L’amour parfait des ennemis (Mt 5,38-48)

7ème dimanche (A)
Mt 5,38-48

Notre passage est la suite du discours que nous avons lu précédemment (Mt 5,17-37). On retrouve ainsi les refrains « Vous avez appris… Eh bien ! moi je vous dis… ». Jésus ne lit pas la Loi dans une rigidité plus stricte que les pharisiens ni dans une interprétation souple ou affadie. Il révèle et éclaire ce qui en est en la substance vitale : une parole d’Alliance en vue du bien de tous selon la volonté du Père. Pour ces deux dernières antithèses, Jésus reprend la loi du Talion et l’amour du prochain, dans la logique du Royaume.

Œil pour œil

Mt 5 En ce temps-là, Jésus disait à ses disciples : 38 Vous avez appris qu’il a été dit : Œil pour œil, et dent pour dent.39 Eh bien ! moi, je vous dis de ne pas riposter au méchant ; mais si quelqu’un te gifle sur la joue droite, tends-lui encore l’autre.40 Et si quelqu’un veut te poursuivre en justice et prendre ta tunique, laisse-lui encore ton manteau. 41 Et si quelqu’un te réquisitionne pour faire mille pas, fais-en deux mille avec lui. 42 À qui te demande, donne ; à qui veut t’emprunter, ne tourne pas le dos !

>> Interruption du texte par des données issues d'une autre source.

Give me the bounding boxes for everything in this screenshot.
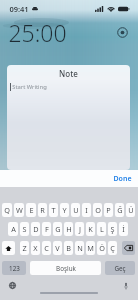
button[interactable]: J	[75, 222, 84, 236]
staticText: H	[66, 224, 72, 234]
button[interactable]: Shift	[2, 241, 15, 255]
staticText: L	[100, 224, 104, 234]
staticText: K	[88, 224, 93, 234]
button[interactable]: Ğ	[115, 203, 124, 217]
button[interactable]: F	[42, 222, 51, 236]
staticText: Note	[59, 68, 78, 79]
button[interactable]: Backspace	[122, 241, 135, 255]
staticText: Y	[62, 205, 67, 215]
button[interactable]: V	[53, 241, 62, 255]
button[interactable]: L	[97, 222, 106, 236]
button[interactable]: E	[26, 203, 36, 217]
staticText: 25:00	[8, 17, 67, 47]
staticText: R	[40, 205, 45, 215]
staticText: B	[66, 243, 71, 253]
button[interactable]: W	[14, 203, 24, 217]
button[interactable]: I	[82, 203, 91, 217]
staticText: C	[44, 243, 49, 253]
staticText: Done	[113, 174, 132, 184]
staticText: E	[29, 205, 34, 215]
button[interactable]: Ö	[97, 241, 106, 255]
staticText: V	[55, 243, 60, 253]
button[interactable]: Ü	[126, 203, 135, 217]
button[interactable]: A	[8, 222, 18, 236]
staticText: Q	[4, 205, 10, 215]
staticText: Start Writing	[12, 83, 47, 91]
staticText: 123	[9, 264, 20, 273]
staticText: 09:41	[9, 4, 29, 14]
staticText: Ö	[99, 243, 105, 253]
staticText: J	[79, 224, 81, 234]
button[interactable]: Ş	[108, 222, 117, 236]
button[interactable]: Boşluk	[30, 261, 101, 275]
button[interactable]: D	[31, 222, 40, 236]
button[interactable]: Done	[113, 174, 132, 184]
button[interactable]: S	[20, 222, 29, 236]
staticText: A	[11, 224, 16, 234]
staticText: W	[16, 205, 23, 215]
button[interactable]: Next keyboard	[9, 282, 16, 289]
button[interactable]: T	[49, 203, 58, 217]
button[interactable]: U	[71, 203, 80, 217]
button[interactable]: 123	[2, 261, 26, 275]
staticText: T	[51, 205, 56, 215]
button[interactable]: G	[53, 222, 62, 236]
staticText: I	[85, 205, 88, 215]
button[interactable]: K	[86, 222, 95, 236]
button[interactable]: B	[64, 241, 73, 255]
staticText: P	[106, 205, 111, 215]
staticText: Boşluk	[56, 264, 76, 273]
button[interactable]: R	[38, 203, 47, 217]
staticText: N	[77, 243, 83, 253]
button[interactable]: H	[64, 222, 73, 236]
staticText: Ğ	[117, 205, 123, 215]
staticText: S	[22, 224, 27, 234]
staticText: F	[45, 224, 49, 234]
button[interactable]: Dictate	[124, 282, 128, 290]
staticText: İ	[122, 224, 125, 234]
staticText: Ş	[110, 224, 115, 234]
button[interactable]: Geç	[105, 261, 135, 275]
button[interactable]: O	[93, 203, 102, 217]
staticText: D	[33, 224, 39, 234]
button[interactable]: Q	[2, 203, 12, 217]
staticText: M	[87, 243, 94, 253]
button[interactable]: N	[75, 241, 84, 255]
button[interactable]: M	[86, 241, 95, 255]
staticText: U	[73, 205, 79, 215]
button[interactable]: X	[31, 241, 40, 255]
staticText: Z	[22, 243, 27, 253]
button[interactable]: C	[42, 241, 51, 255]
button[interactable]: Z	[20, 241, 29, 255]
staticText: Ç	[110, 243, 115, 253]
staticText: X	[33, 243, 38, 253]
button[interactable]: Y	[60, 203, 69, 217]
staticText: Geç	[114, 264, 126, 273]
button[interactable]: Ç	[108, 241, 117, 255]
staticText: G	[55, 224, 61, 234]
staticText: Ü	[128, 205, 134, 215]
button[interactable]: P	[104, 203, 113, 217]
staticText: O	[95, 205, 101, 215]
button[interactable]: Focus	[117, 27, 128, 38]
button[interactable]: İ	[119, 222, 128, 236]
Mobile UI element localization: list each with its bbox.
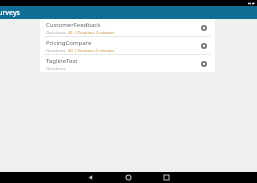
staticText: CustomerFeedback xyxy=(46,21,101,29)
staticText: Questions: xyxy=(46,66,68,71)
button[interactable]: Survey options xyxy=(198,40,210,52)
button[interactable]: TaglineTest xyxy=(40,55,215,72)
staticText: Questions: xyxy=(46,48,68,53)
staticText: urveys xyxy=(0,8,21,18)
staticText: #4 | Duration: 2 minutes xyxy=(68,48,115,53)
button[interactable]: Home xyxy=(123,172,134,183)
staticText: Questions: xyxy=(46,30,68,35)
staticText: PricingCompare xyxy=(46,39,92,47)
button[interactable]: Back xyxy=(85,172,96,183)
button[interactable]: CustomerFeedback xyxy=(40,19,215,36)
button[interactable]: Survey options xyxy=(198,58,210,70)
button[interactable]: Recents xyxy=(161,172,172,183)
button[interactable]: PricingCompare xyxy=(40,37,215,54)
button[interactable]: Survey options xyxy=(198,22,210,34)
staticText: #5 | Duration: 3 minutes xyxy=(68,30,115,35)
staticText: TaglineTest xyxy=(46,57,78,65)
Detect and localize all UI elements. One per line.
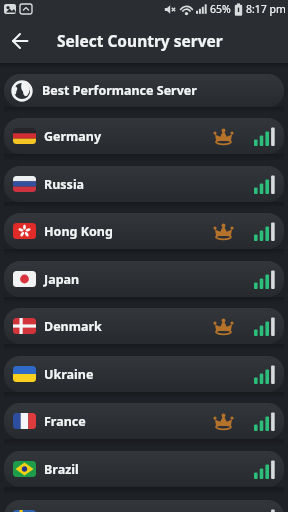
staticText: Ukraine: [44, 366, 94, 383]
button[interactable]: Brazil: [4, 451, 284, 487]
staticText: Select Country server: [57, 30, 223, 51]
staticText: Hong Kong: [44, 223, 113, 240]
button[interactable]: Hong Kong: [4, 213, 284, 249]
button[interactable]: Best Performance Server: [4, 74, 284, 107]
staticText: 65%: [210, 2, 231, 16]
button[interactable]: [6, 27, 34, 55]
staticText: France: [44, 413, 86, 430]
button[interactable]: Russia: [4, 166, 284, 202]
staticText: Russia: [44, 176, 85, 193]
staticText: 8:17 pm: [246, 2, 286, 16]
button[interactable]: France: [4, 403, 284, 439]
button[interactable]: Denmark: [4, 308, 284, 344]
staticText: Best Performance Server: [42, 82, 197, 99]
staticText: Germany: [44, 128, 102, 145]
staticText: Japan: [44, 271, 80, 288]
staticText: Denmark: [44, 318, 102, 335]
button[interactable]: Sweden: [4, 500, 284, 512]
button[interactable]: Germany: [4, 118, 284, 154]
button[interactable]: Ukraine: [4, 356, 284, 392]
staticText: Brazil: [44, 461, 79, 478]
button[interactable]: Japan: [4, 261, 284, 297]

L’esprit de la loi du talion

Dans la Bible, la loi de Talion est mentionnée à plusieurs endroits :

  • en Exode pour les dégâts collatéraux d’une bagarre :
Palma il Giovane, Caïn et Abel, 1603

Ex 21 22 Si des hommes, en se battant, bousculent une femme enceinte et que celle-ci avorte mais sans autre accident, le coupable paiera l’indemnité imposée par le maître de la femme, il paiera selon la décision des arbitres. 23 Mais s’il y a accident, tu donneras vie pour vie,  24 œil pour œil, dent pour dent, pied pour pied, 25 brûlure pour brûlure, meurtrissure pour meurtrissure, plaie pour plaie.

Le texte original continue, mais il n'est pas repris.